Demikian pula istri dibolehkan memandikan jenazah suaminya, sebab Abu Bakar Radhiyallahu Anhu mewasiatkan agar yang memandikan jenazahnya adalah istrinya. (Berdasarkan sebuah riwayat yang dikeluarkan oleh Abdurrazaq dalam kitab Mushannaf, no. 6117).
Kaum laki-laki atau wanita dibolehkan memandikan jenazah anak-anak laki-laki ataupun perempuan yang berusia di bawah tujuh tahun. Sebab tidak ada batasan aurat bagi mereka.
Apabila seorang lelaki wafat di antara kaum wanita (tanpa ada seorang lelaki Muslim pun bersama mereka dan tanpa ada istrinya atau ibunya). Demikian pula sebaliknya, bila seorang wanita wafat di antara kaum pria, maka jenazahnya tidak perlu dimandikan, cukup ditayamumkan saja. Yaitu salah seorang di antara yang hadir menepuk tanah dengan kedua tangannya lalu mengusapkannya pada wajah dan kedua punggung telapak tangan si mayit.

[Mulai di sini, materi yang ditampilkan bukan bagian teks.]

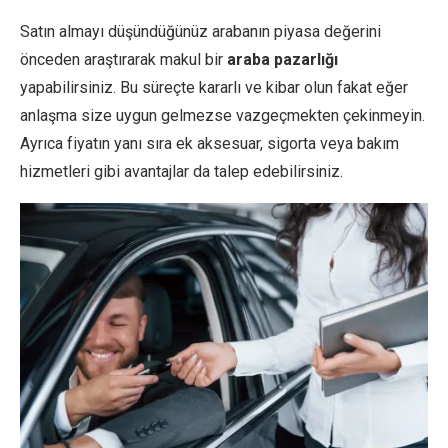
Satın almayı düşündüğünüz arabanın piyasa değerini
önceden araştırarak makul bir
araba pazarlığı
yapabilirsiniz. Bu süreçte kararlı ve kibar olun fakat eğer
anlaşma size uygun gelmezse vazgeçmekten çekinmeyin.
Ayrıca fiyatın yanı sıra ek aksesuar, sigorta veya bakım
hizmetleri gibi avantajlar da talep edebilirsiniz.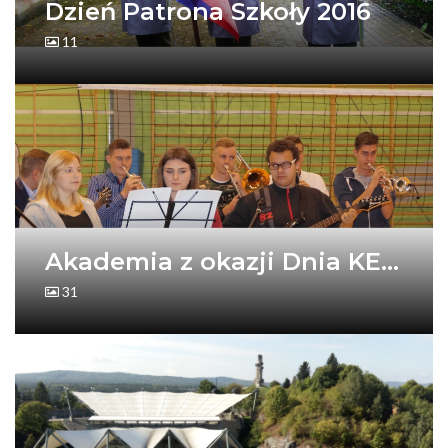
Dzień Patrona Szkoły 2016
11
Akademia z okazji Dnia KE...
31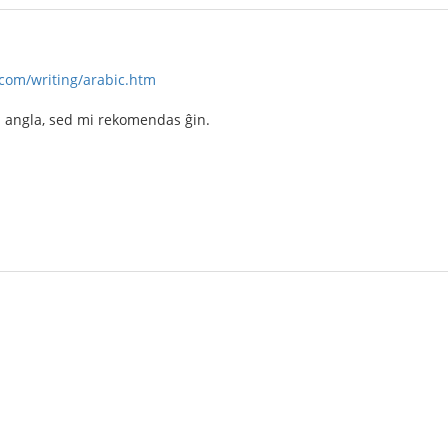
com/writing/arabic.htm
a angla, sed mi rekomendas ĝin.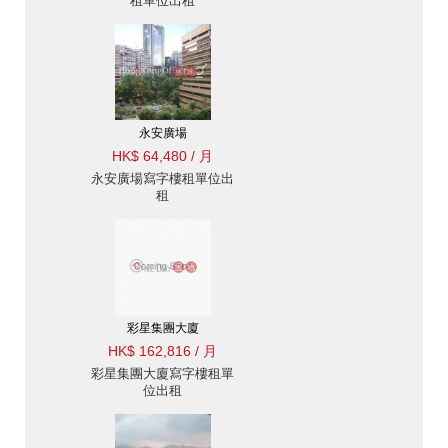
租單位出租
永安廣場
HK$ 64,480 / 月
永安廣場寫字樓租單位出
租
彩星集團大廈
HK$ 162,816 / 月
彩星集團大廈寫字樓租單
位出租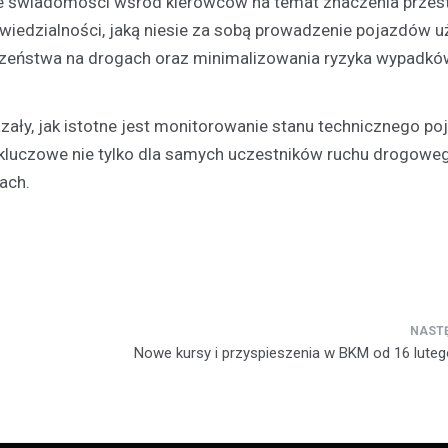
e świadomości wśród kierowców na temat znaczenia przes
Festyn…
owiedzialności, jaką niesie za sobą prowadzenie pojazdów 
eczeństwa na drogach oraz minimalizowania ryzyka wypadkó
ały, jak istotne jest monitorowanie stanu technicznego p
kluczowe nie tylko dla samych uczestników ruchu drogoweg
ach.
Nowe kursy i przyspieszenia w BKM od 16 luteg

Seorang Muslim tidak diperbolehkan memandikan dan menguburkan jenazah seorang kafir, berdasarkan firman Allah Subhanahu wa Ta'ala,
وَلَا تُصَلِّ عَلٰٓى اَحَدٍ مِّنۡهُمۡ مَّاتَ اَبَدًا وَّلَا تَقُمۡ عَلٰى قَبۡرِهٖ
"Dan janganlah sekali-kali kamu menyalatkan jenazah salah seorang yang mati di antara mereka, dan janganlah kamu berdiri (mendoakan) di kuburnya" (At-Taubah ayat 84).